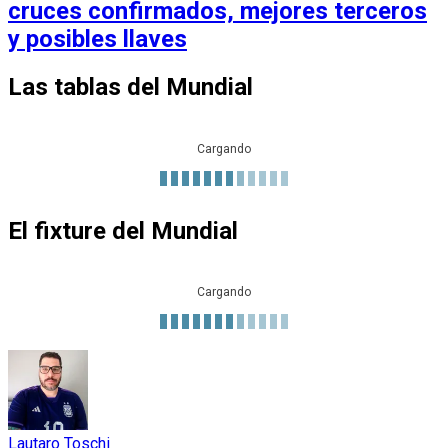
cruces confirmados, mejores terceros
y posibles llaves
Las tablas del Mundial
Cargando
El fixture del Mundial
Cargando
Lautaro Toschi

++++

WORK TO COMPLETE: I need the entries printed exactly, with each picture left out.

ANSWER TO THIS PROBLEM:
cruces confirmados, mejores terceros
y posibles llaves
Las tablas del Mundial
Cargando
El fixture del Mundial
Cargando
Lautaro Toschi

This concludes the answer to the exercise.